Sunday, September 23, 2012
After more than 30 years of trying, I finally got my Januarius MacGahan/Paris Commune book finished and available to readers. The title is now Ben Connolly in the Paris Commune. Ben Connolly is available on Kindle and Amazon. You can download it free on a Kindle on Oct. 5 and 6, 2012. MacGahan was an incredibly gifted writer and reporter, whose reports on the Turkish atrocities in Bulgaria in the late 1870s is credited with drawing Russia into a war with Turkey while keeping the British neutral resulting in winning Bulgaria’s independence from the Ottoman Empire. After my first book, America for Sale, was published I was torn between writing a biography of MacGahan or of Libya’s dictator, Muammar Gaddafi. I decided I would do MacGahan first and then turn to Gaddafi. I never got around to Gaddafi, and as I said, the MacGahan venture took me 30 plus years until I came up with a finished product. In 1978, I went on a pilgrimage to New Lexington, Ohio, MacGahan's home town, as a symbolic gesture as I began my research for his biography. I was surprised to find people from all over the world and the U.S. there to celebrate MacGahan’s accomplishments and to observe the hundredth anniversary of his death. I was dismayed to discover another an American had just finished writing a biography of MacGahan (although it took ten years to appear in print) and a Bulgarian was trying to find a U.S. outlet for his biography of MacGahan. As a result, I decided to write a novel about MacGahan. I won’t torture you with the setbacks I had in writing, researching and trying to get my MacGahan novel published. Realizing that using the real MacGahan as my protagonist, I was seriously limiting my freedom as a story teller. Finally, I decided to solve the stricture problem by creating a character based on MacGahan at the Paris Commune while drawing many details from his newspaper stories in the New York Herald.
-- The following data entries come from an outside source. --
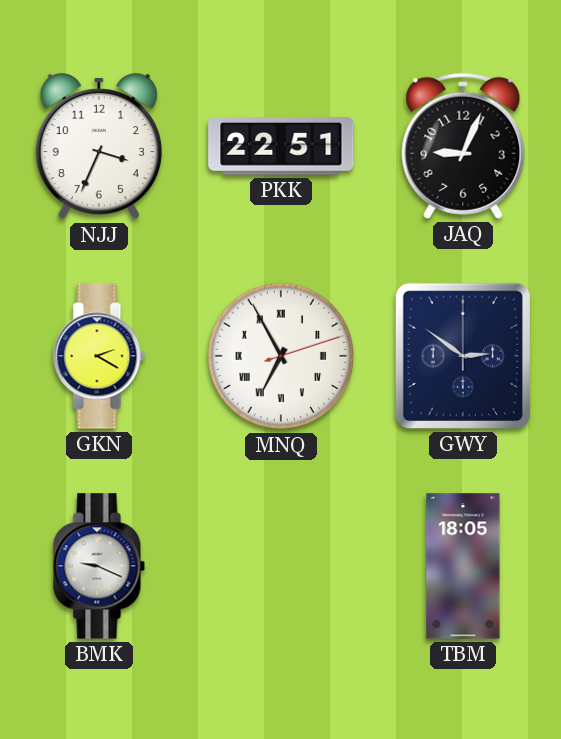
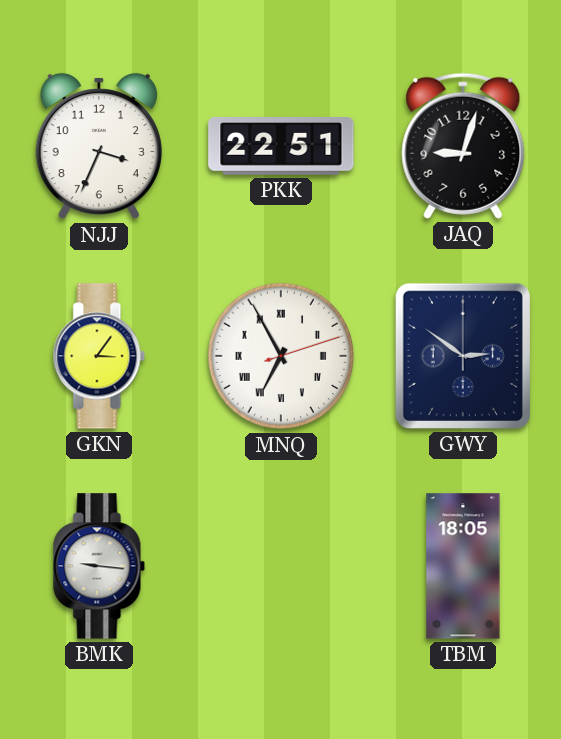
JAQ: 9:04 -> 9:03
GKN: 2:20 -> 3:06
BMK: 9:19 -> 9:16
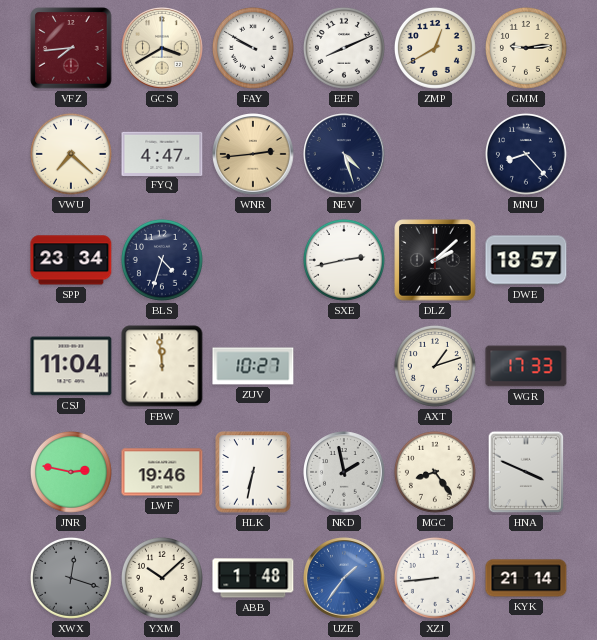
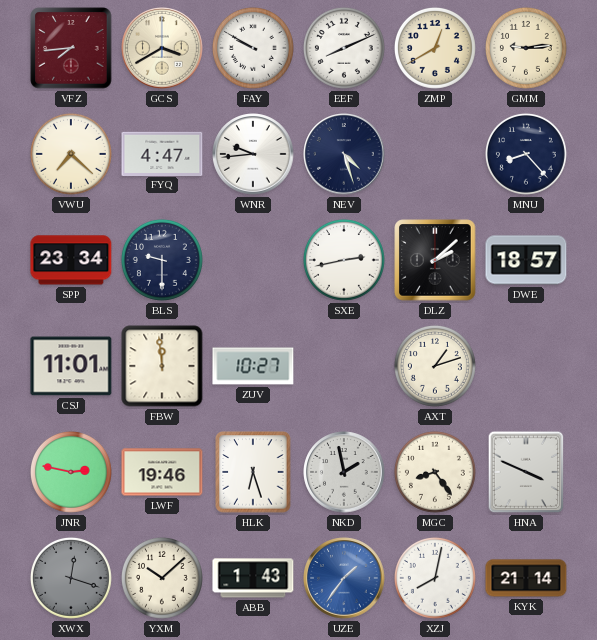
WNR: 2:44 -> 9:44
WNR dial: champagne -> white
BLS: 4:33 -> 9:30
CSJ: 11:04 -> 11:01
WGR: 17:33 -> none
HLK: 6:32 -> 6:27
ABB: 1:48 -> 1:43
XZJ: 8:44 -> 8:02
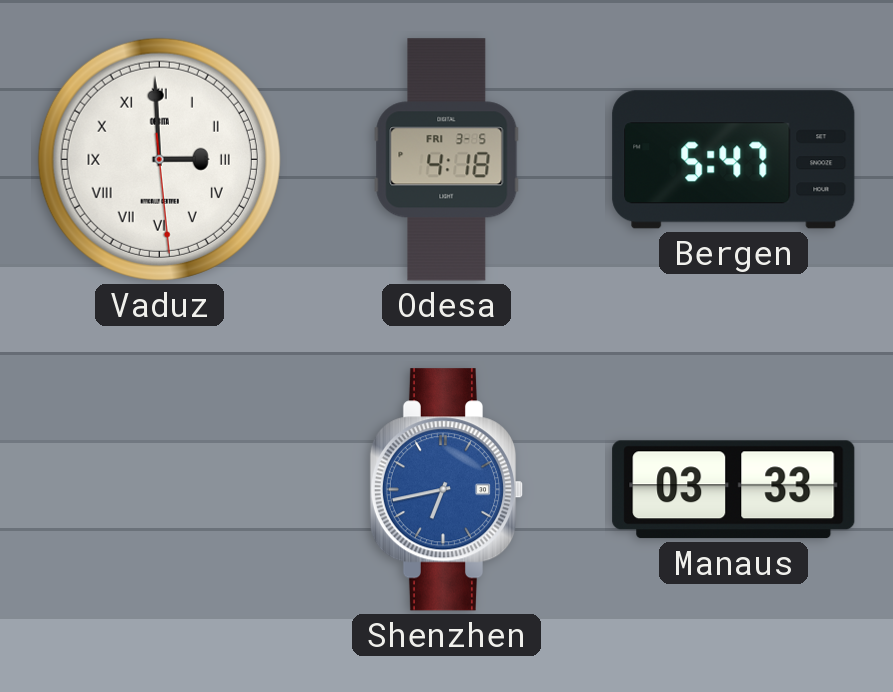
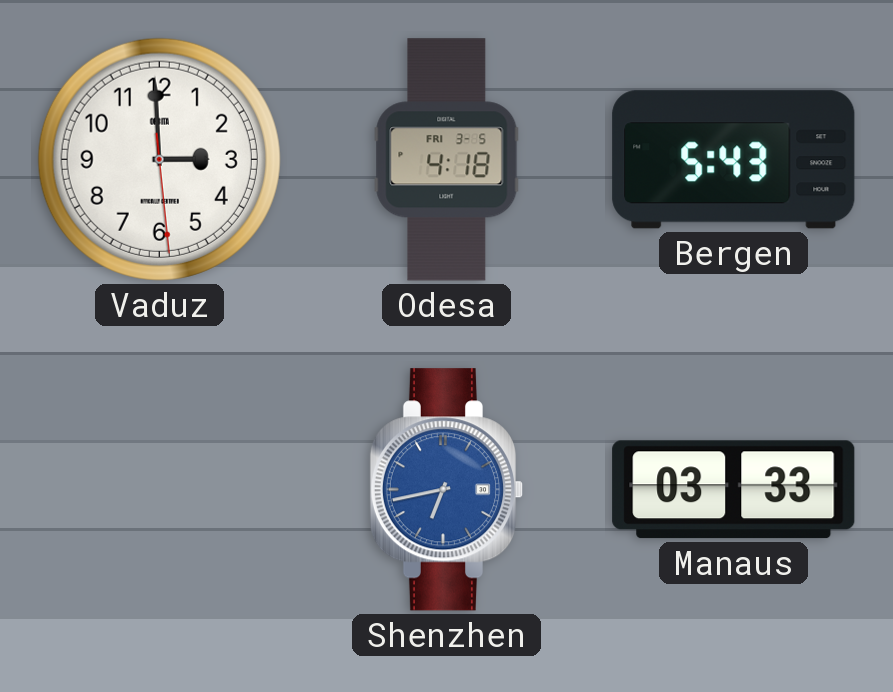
Vaduz numerals: Roman -> Arabic
Bergen: 5:47 -> 5:43
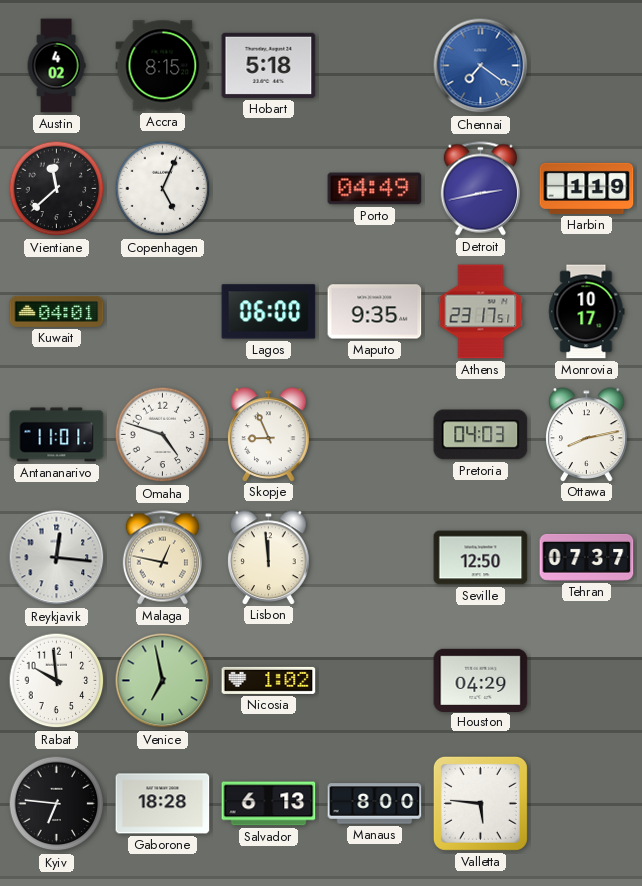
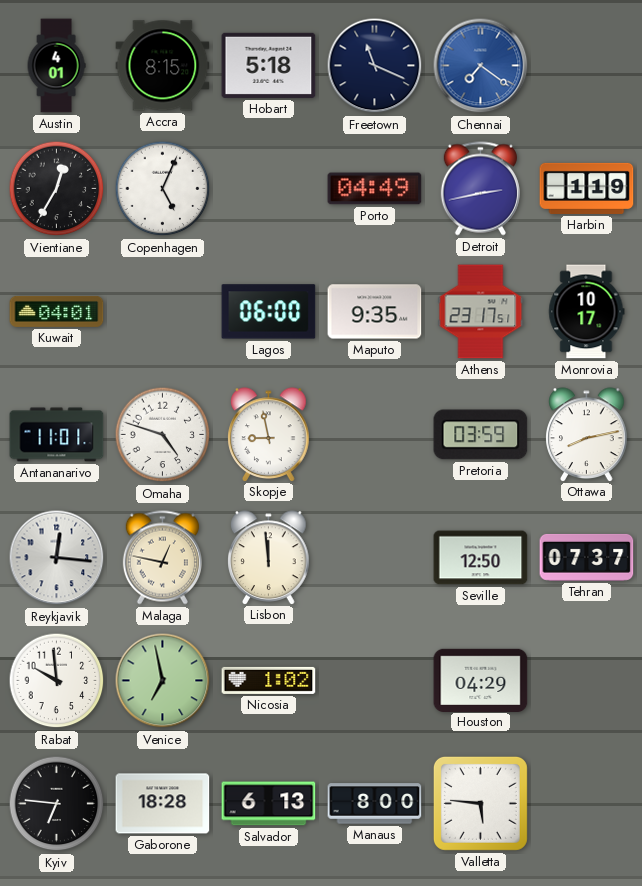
Austin: 4:02 -> 4:01
Freetown: none -> 11:19
Vientiane: 11:38 -> 12:35
Skopje: 8:56 -> 8:58
Pretoria: 04:03 -> 03:59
The end result is Ben Connolly in the Paris Commune.
Saturday, September 15, 2012
I awoke this morning with the usual unpleasant feeling on the upper lid and area around my left eye on this fourth anniversary of coming down with shingles. A couple of weeks ago, I had a hopeful sign that the unending cycle of itching, aching, and disagreeable sensations around my eye, on my forehead and on my scalp might some day end: For about ten minutes, I didn’t feel anything. Then of course, it all came back. I had this experience of freedom from this little plague again a few days later, and again only for about 10 minutes. On occasion when the going gets too rough, I take a Motrin and I put hot compresses on my left eye. Those treatments really ease the affliction. Everyone 60 and older who had chickenpox as a kid should consider getting the shingles vaccine.